[YOUR TASK]
Please tally the lines in the material below that contain the word "群发使用代理服务器", and give the count only.

[RECORDS FOR THE EXERCISE]
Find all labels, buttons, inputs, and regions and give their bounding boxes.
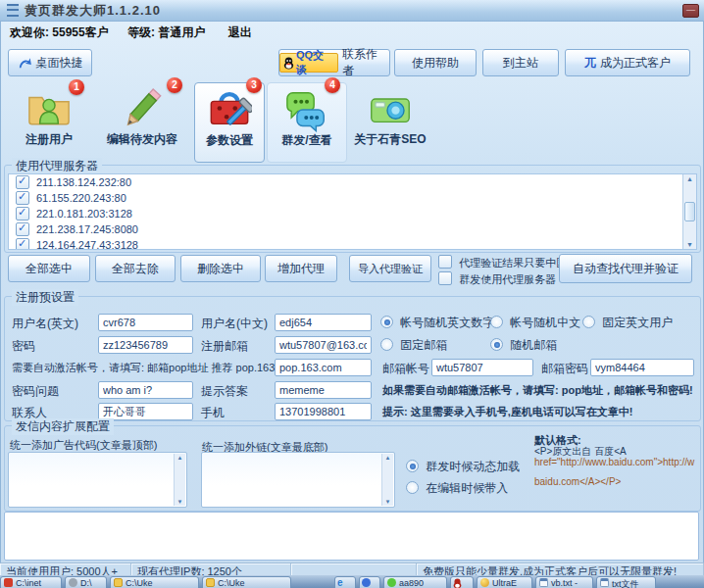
auto-find-proxy-button[interactable]: 自动查找代理并验证 <box>559 254 692 283</box>
china-only-option[interactable]: 代理验证结果只要中国 <box>438 255 567 270</box>
reg-email-input[interactable] <box>275 336 372 354</box>
scroll-up-icon[interactable]: ▲ <box>385 454 391 462</box>
proxy-row[interactable]: 124.164.247.43:3128 <box>9 237 696 250</box>
china-only-checkbox[interactable] <box>438 255 452 269</box>
outlink-textarea[interactable]: ▲ ▼ <box>201 452 395 508</box>
remove-all-button[interactable]: 全部去除 <box>95 255 176 282</box>
proxy-checkbox[interactable] <box>16 175 29 189</box>
taskbar-item-txtfile[interactable]: txt文件 <box>596 576 656 588</box>
mail-password-input[interactable] <box>590 359 694 376</box>
pop-hint-text: 如果需要自动邮箱激活帐号，请填写: pop地址，邮箱帐号和密码! <box>382 383 693 398</box>
taskbar-item-inet[interactable]: C:\inet <box>0 576 62 588</box>
proxy-group: 使用代理服务器 211.138.124.232:80 61.155.220.24… <box>4 165 701 253</box>
radio-fixed-mail-circle[interactable] <box>380 338 393 351</box>
outlink-textarea-scrollbar[interactable]: ▲ ▼ <box>381 454 393 506</box>
radio-fixed-en[interactable]: 固定英文用户 <box>582 315 673 331</box>
help-label: 使用帮助 <box>412 55 459 72</box>
select-all-button[interactable]: 全部选中 <box>8 255 90 282</box>
desktop-shortcut-button[interactable]: 桌面快捷 <box>8 49 92 76</box>
question-label: 密码问题 <box>12 383 59 400</box>
proxy-checkbox[interactable] <box>16 222 29 236</box>
shortcut-swoosh-icon <box>18 56 32 71</box>
app-window: 黄页群发大师1.1.2.10 — 欢迎你: 55955客户 等级: 普通用户 退… <box>0 0 704 588</box>
password-input[interactable] <box>98 336 193 354</box>
ultraedit-icon <box>480 578 489 587</box>
taskbar-item-qq[interactable] <box>450 576 474 588</box>
proxy-list[interactable]: 211.138.124.232:80 61.155.220.243:80 221… <box>8 173 697 250</box>
radio-dynamic-load[interactable]: 群发时候动态加载 <box>406 459 520 475</box>
radio-random-en[interactable]: 帐号随机英文数字 <box>380 315 494 331</box>
proxy-row[interactable]: 221.0.181.203:3128 <box>9 206 696 221</box>
use-proxy-checkbox[interactable] <box>438 271 452 285</box>
scroll-up-icon[interactable]: ▲ <box>686 174 693 183</box>
phone-input[interactable] <box>275 403 372 420</box>
toolbar-send-view[interactable]: 群发/查看 4 <box>267 82 347 163</box>
toolbar-register-user[interactable]: 注册用户 1 <box>8 82 90 161</box>
answer-label: 提示答案 <box>201 383 248 400</box>
contact-author-button[interactable]: QQ交谈 联系作者 <box>278 49 390 76</box>
radio-random-mail[interactable]: 随机邮箱 <box>490 337 557 354</box>
proxy-checkbox[interactable] <box>16 207 29 220</box>
taskbar-item-messenger[interactable] <box>359 576 380 588</box>
taskbar-item-folder1[interactable]: C:\Uke <box>110 576 199 588</box>
toolbar-settings[interactable]: 参数设置 3 <box>194 82 265 163</box>
answer-input[interactable] <box>275 381 372 399</box>
radio-edit-insert[interactable]: 在编辑时候带入 <box>406 480 508 497</box>
ie-icon: e <box>337 578 343 588</box>
proxy-row[interactable]: 211.138.124.232:80 <box>9 174 696 190</box>
proxy-checkbox[interactable] <box>16 238 29 250</box>
toolbar-edit-content[interactable]: 编辑待发内容 2 <box>94 82 190 161</box>
select-all-label: 全部选中 <box>25 261 73 277</box>
question-input[interactable] <box>98 381 193 399</box>
pop-input[interactable] <box>275 359 372 376</box>
use-proxy-label: 群发使用代理服务器 <box>459 273 556 285</box>
scroll-down-icon[interactable]: ▼ <box>686 240 693 249</box>
radio-dynamic-load-circle[interactable] <box>406 460 419 472</box>
delete-selected-button[interactable]: 删除选中 <box>180 255 261 282</box>
taskbar-item-ie[interactable]: e <box>334 576 356 588</box>
default-format-line3: baidu.com</A></P> <box>534 476 699 487</box>
log-output-panel[interactable] <box>4 512 699 561</box>
logout-link[interactable]: 退出 <box>228 25 252 39</box>
ad-code-textarea[interactable]: ▲ ▼ <box>8 452 187 508</box>
mail-account-input[interactable] <box>431 359 533 376</box>
toolbar-settings-label: 参数设置 <box>195 132 264 149</box>
proxy-checkbox[interactable] <box>16 191 29 205</box>
scroll-down-icon[interactable]: ▼ <box>385 498 391 506</box>
username-cn-input[interactable] <box>275 314 372 331</box>
radio-fixed-en-circle[interactable] <box>582 316 595 328</box>
help-button[interactable]: 使用帮助 <box>394 49 477 76</box>
proxy-address: 61.155.220.243:80 <box>36 192 126 204</box>
drive-icon <box>69 578 77 587</box>
proxy-row[interactable]: 221.238.17.245:8080 <box>9 221 696 237</box>
radio-fixed-mail[interactable]: 固定邮箱 <box>380 337 447 354</box>
username-en-input[interactable] <box>98 314 193 331</box>
toolbar-about[interactable]: 关于石青SEO <box>345 82 435 161</box>
scroll-up-icon[interactable]: ▲ <box>177 454 183 462</box>
taskbar-item-ultraedit[interactable]: UltraE <box>477 576 532 588</box>
import-verify-button[interactable]: 导入代理验证 <box>349 255 431 282</box>
taskbar-item-folder2[interactable]: C:\Uke <box>202 576 291 588</box>
radio-edit-insert-circle[interactable] <box>406 481 419 494</box>
radio-random-mail-circle[interactable] <box>490 338 503 351</box>
folder-icon <box>206 578 215 587</box>
qq-chat-tag: QQ交谈 <box>279 53 338 73</box>
radio-random-cn[interactable]: 帐号随机中文 <box>490 315 580 331</box>
taskbar-item-aa890[interactable]: aa890 <box>383 576 447 588</box>
taskbar-item-vbtxt[interactable]: vb.txt - <box>535 576 593 588</box>
ad-textarea-scrollbar[interactable]: ▲ ▼ <box>174 454 185 506</box>
window-menu-icon[interactable] <box>7 4 19 17</box>
minimize-button[interactable]: — <box>682 4 699 18</box>
radio-random-cn-circle[interactable] <box>490 316 503 328</box>
become-customer-button[interactable]: 兀 成为正式客户 <box>565 49 690 76</box>
add-proxy-button[interactable]: 增加代理 <box>265 255 337 282</box>
proxy-row[interactable]: 61.155.220.243:80 <box>9 190 696 206</box>
use-proxy-option[interactable]: 群发使用代理服务器 <box>438 271 556 287</box>
main-site-button[interactable]: 到主站 <box>482 49 559 76</box>
scroll-thumb[interactable] <box>684 202 695 221</box>
proxy-list-scrollbar[interactable]: ▲ ▼ <box>682 174 696 249</box>
radio-random-en-circle[interactable] <box>380 316 393 328</box>
taskbar-item-d-drive[interactable]: D:\ <box>65 576 107 588</box>
badge-4: 4 <box>325 77 340 93</box>
scroll-down-icon[interactable]: ▼ <box>177 498 183 506</box>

[RESPONSE TO THE EXERCISE]
2